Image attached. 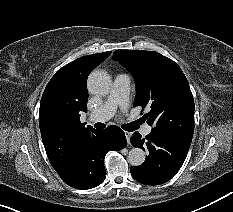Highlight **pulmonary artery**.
Wrapping results in <instances>:
<instances>
[{
  "label": "pulmonary artery",
  "mask_w": 233,
  "mask_h": 212,
  "mask_svg": "<svg viewBox=\"0 0 233 212\" xmlns=\"http://www.w3.org/2000/svg\"><path fill=\"white\" fill-rule=\"evenodd\" d=\"M129 87L130 77L126 74H118L114 78L111 92L106 101L89 115V119L104 122L114 115L117 108L125 111L128 108ZM150 132L151 127L149 125L144 126L143 134L148 135Z\"/></svg>",
  "instance_id": "obj_1"
}]
</instances>
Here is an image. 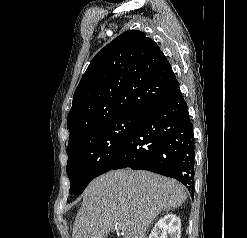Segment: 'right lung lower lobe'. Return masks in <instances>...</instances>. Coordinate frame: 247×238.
<instances>
[{
    "instance_id": "obj_1",
    "label": "right lung lower lobe",
    "mask_w": 247,
    "mask_h": 238,
    "mask_svg": "<svg viewBox=\"0 0 247 238\" xmlns=\"http://www.w3.org/2000/svg\"><path fill=\"white\" fill-rule=\"evenodd\" d=\"M194 150L193 127L178 86L140 115L111 169L152 171L177 179L193 193Z\"/></svg>"
}]
</instances>
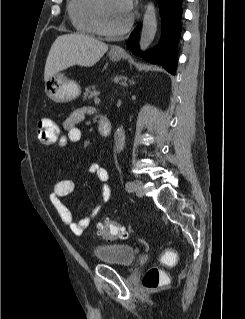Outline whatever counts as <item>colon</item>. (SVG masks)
Listing matches in <instances>:
<instances>
[{
	"mask_svg": "<svg viewBox=\"0 0 245 319\" xmlns=\"http://www.w3.org/2000/svg\"><path fill=\"white\" fill-rule=\"evenodd\" d=\"M60 133L58 125L49 118L40 119L36 125V138L42 145H52L56 142ZM96 234L106 240L116 238H127L128 230L122 224L104 219L96 224ZM168 259V257H166ZM165 283V277L158 268H151L147 271L143 285L147 289H156Z\"/></svg>",
	"mask_w": 245,
	"mask_h": 319,
	"instance_id": "5ec220e1",
	"label": "colon"
}]
</instances>
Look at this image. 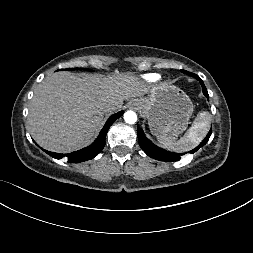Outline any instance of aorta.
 I'll return each instance as SVG.
<instances>
[{
  "label": "aorta",
  "mask_w": 253,
  "mask_h": 253,
  "mask_svg": "<svg viewBox=\"0 0 253 253\" xmlns=\"http://www.w3.org/2000/svg\"><path fill=\"white\" fill-rule=\"evenodd\" d=\"M124 120L126 123L134 124L137 121V115L133 111H127L124 114Z\"/></svg>",
  "instance_id": "1"
}]
</instances>
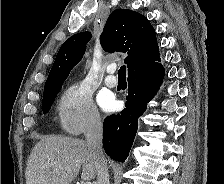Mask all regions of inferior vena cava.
I'll use <instances>...</instances> for the list:
<instances>
[{"instance_id":"602c4592","label":"inferior vena cava","mask_w":224,"mask_h":184,"mask_svg":"<svg viewBox=\"0 0 224 184\" xmlns=\"http://www.w3.org/2000/svg\"><path fill=\"white\" fill-rule=\"evenodd\" d=\"M85 138L94 155L99 159L96 184H110L108 168L102 149V123L98 116L91 118L85 130Z\"/></svg>"}]
</instances>
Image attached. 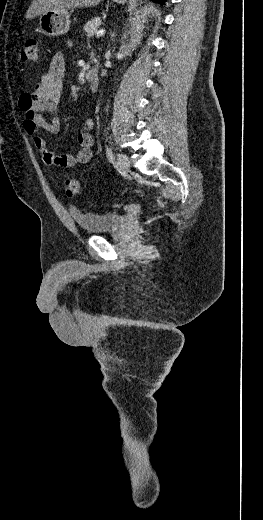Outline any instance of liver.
Wrapping results in <instances>:
<instances>
[{
  "label": "liver",
  "instance_id": "1",
  "mask_svg": "<svg viewBox=\"0 0 263 520\" xmlns=\"http://www.w3.org/2000/svg\"><path fill=\"white\" fill-rule=\"evenodd\" d=\"M103 0H33L27 13L26 19H33L50 10H69L72 8H83L96 6Z\"/></svg>",
  "mask_w": 263,
  "mask_h": 520
}]
</instances>
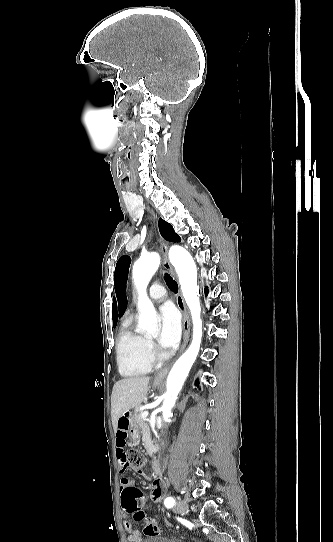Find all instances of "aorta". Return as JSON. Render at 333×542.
Masks as SVG:
<instances>
[{"label":"aorta","instance_id":"762f6f07","mask_svg":"<svg viewBox=\"0 0 333 542\" xmlns=\"http://www.w3.org/2000/svg\"><path fill=\"white\" fill-rule=\"evenodd\" d=\"M170 254L173 266L178 274L183 298L191 312L193 324L192 342L186 352L178 358L170 370L166 382L167 392L162 404L161 412L164 422L171 418V410L175 406L177 396L199 354L202 342L201 306L197 296V268L189 252L181 246H172ZM160 266V256L156 252L141 256L133 266V278L138 288L139 332H156L158 318L157 312L146 294V286Z\"/></svg>","mask_w":333,"mask_h":542}]
</instances>
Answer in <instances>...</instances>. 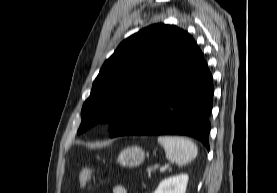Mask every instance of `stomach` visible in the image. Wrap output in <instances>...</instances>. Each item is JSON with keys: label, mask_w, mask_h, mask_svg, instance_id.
<instances>
[{"label": "stomach", "mask_w": 277, "mask_h": 193, "mask_svg": "<svg viewBox=\"0 0 277 193\" xmlns=\"http://www.w3.org/2000/svg\"><path fill=\"white\" fill-rule=\"evenodd\" d=\"M145 158V153L138 146H131L123 149L119 156L118 162L123 167H135L140 165Z\"/></svg>", "instance_id": "stomach-1"}]
</instances>
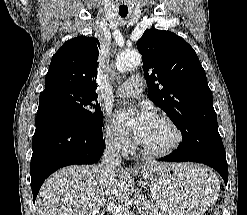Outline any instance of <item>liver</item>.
Segmentation results:
<instances>
[{"instance_id":"obj_1","label":"liver","mask_w":247,"mask_h":215,"mask_svg":"<svg viewBox=\"0 0 247 215\" xmlns=\"http://www.w3.org/2000/svg\"><path fill=\"white\" fill-rule=\"evenodd\" d=\"M167 165L145 164L141 178L147 181L153 172ZM197 166L184 164V170L195 172ZM133 188L130 174L122 168L109 180L99 165L68 166L52 174L42 185L37 210L39 215H103L105 206L123 203Z\"/></svg>"}]
</instances>
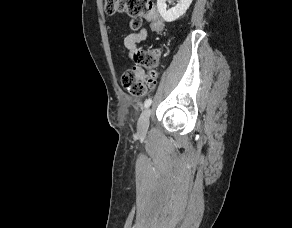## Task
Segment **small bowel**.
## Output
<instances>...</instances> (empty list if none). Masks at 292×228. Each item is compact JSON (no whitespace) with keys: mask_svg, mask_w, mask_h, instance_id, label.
Instances as JSON below:
<instances>
[{"mask_svg":"<svg viewBox=\"0 0 292 228\" xmlns=\"http://www.w3.org/2000/svg\"><path fill=\"white\" fill-rule=\"evenodd\" d=\"M148 32L146 29H141L136 33L129 34L124 39V46L128 49L130 57H133L134 51L137 49V46L142 41L146 40ZM137 70L141 74H145V71L141 67H137ZM156 84V79H154L153 83L149 86V88H154Z\"/></svg>","mask_w":292,"mask_h":228,"instance_id":"c3829d8e","label":"small bowel"}]
</instances>
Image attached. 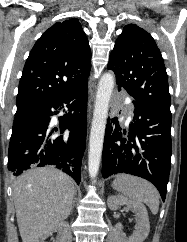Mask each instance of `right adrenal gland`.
<instances>
[{
    "mask_svg": "<svg viewBox=\"0 0 187 242\" xmlns=\"http://www.w3.org/2000/svg\"><path fill=\"white\" fill-rule=\"evenodd\" d=\"M76 195H74V199H73V205H72V209H71V213L73 212V209H74V203H75V201H76V197H75Z\"/></svg>",
    "mask_w": 187,
    "mask_h": 242,
    "instance_id": "right-adrenal-gland-1",
    "label": "right adrenal gland"
}]
</instances>
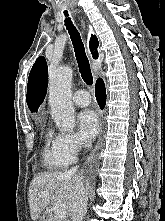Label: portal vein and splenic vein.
Instances as JSON below:
<instances>
[{"label": "portal vein and splenic vein", "instance_id": "portal-vein-and-splenic-vein-1", "mask_svg": "<svg viewBox=\"0 0 165 221\" xmlns=\"http://www.w3.org/2000/svg\"><path fill=\"white\" fill-rule=\"evenodd\" d=\"M48 195L49 194L47 192H42V193L39 194V197L43 198V197H46ZM56 214L61 219L66 218V215H67L66 208L64 206H58L57 209H56Z\"/></svg>", "mask_w": 165, "mask_h": 221}]
</instances>
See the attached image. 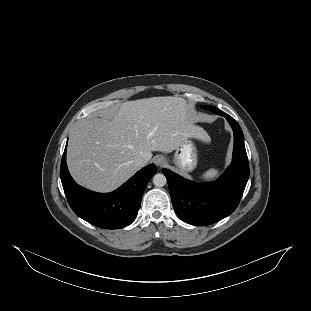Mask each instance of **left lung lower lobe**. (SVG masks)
Here are the masks:
<instances>
[{"instance_id":"obj_1","label":"left lung lower lobe","mask_w":311,"mask_h":311,"mask_svg":"<svg viewBox=\"0 0 311 311\" xmlns=\"http://www.w3.org/2000/svg\"><path fill=\"white\" fill-rule=\"evenodd\" d=\"M219 115L224 116L233 129L234 150L231 165L217 180L200 184L162 169L175 212L191 225H210L230 215L237 208L249 177L241 127L230 115L224 112Z\"/></svg>"}]
</instances>
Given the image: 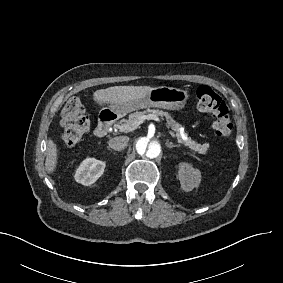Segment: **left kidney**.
<instances>
[{
	"label": "left kidney",
	"instance_id": "obj_1",
	"mask_svg": "<svg viewBox=\"0 0 283 283\" xmlns=\"http://www.w3.org/2000/svg\"><path fill=\"white\" fill-rule=\"evenodd\" d=\"M178 178L180 180L181 188L186 191H192L199 187L201 182V172L192 167L191 164L182 162L179 164Z\"/></svg>",
	"mask_w": 283,
	"mask_h": 283
}]
</instances>
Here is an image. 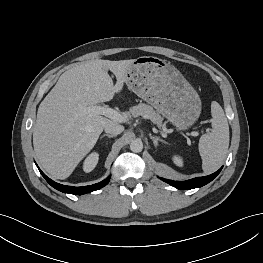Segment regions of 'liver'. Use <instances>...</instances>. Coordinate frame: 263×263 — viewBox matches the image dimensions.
I'll return each instance as SVG.
<instances>
[{"instance_id":"6515ba94","label":"liver","mask_w":263,"mask_h":263,"mask_svg":"<svg viewBox=\"0 0 263 263\" xmlns=\"http://www.w3.org/2000/svg\"><path fill=\"white\" fill-rule=\"evenodd\" d=\"M134 59H96L64 72L38 108L33 145L42 167L56 179L68 178L96 144L104 127L117 123L83 109L113 99ZM113 72L116 83L108 74Z\"/></svg>"}]
</instances>
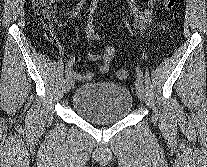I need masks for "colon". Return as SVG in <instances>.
<instances>
[{
  "mask_svg": "<svg viewBox=\"0 0 207 167\" xmlns=\"http://www.w3.org/2000/svg\"><path fill=\"white\" fill-rule=\"evenodd\" d=\"M53 3L54 0H34L35 11L39 18L46 21L50 20ZM175 4L176 0H163L164 8L167 11L173 10ZM45 36L50 41L54 39V31L50 26L46 28ZM94 75L95 74L93 73V77ZM116 75L119 80H126L128 77V72L124 69H120L117 71Z\"/></svg>",
  "mask_w": 207,
  "mask_h": 167,
  "instance_id": "obj_1",
  "label": "colon"
}]
</instances>
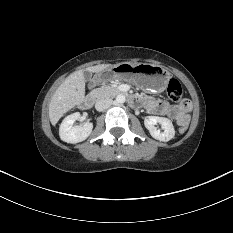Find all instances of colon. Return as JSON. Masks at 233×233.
Here are the masks:
<instances>
[{
    "label": "colon",
    "instance_id": "1",
    "mask_svg": "<svg viewBox=\"0 0 233 233\" xmlns=\"http://www.w3.org/2000/svg\"><path fill=\"white\" fill-rule=\"evenodd\" d=\"M167 95L170 100L174 102H178L183 97V88L180 82L176 79H171L167 86ZM188 127V121L183 122L179 126V130L181 132H185Z\"/></svg>",
    "mask_w": 233,
    "mask_h": 233
}]
</instances>
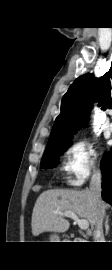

What to do: None of the pictures belong in the copy. Write out exactly the lines from the line that holds "Find all instances of colon." through the last line of the listing above, both ends included.

Result of this exercise:
Find all instances of colon. Return as JSON. Masks at 233×233.
Here are the masks:
<instances>
[{
    "label": "colon",
    "instance_id": "1",
    "mask_svg": "<svg viewBox=\"0 0 233 233\" xmlns=\"http://www.w3.org/2000/svg\"><path fill=\"white\" fill-rule=\"evenodd\" d=\"M167 95L170 100L174 102H178L183 97V88L180 82L176 79H171L167 86ZM188 127V121L183 122L179 126V130L181 132H185Z\"/></svg>",
    "mask_w": 233,
    "mask_h": 233
}]
</instances>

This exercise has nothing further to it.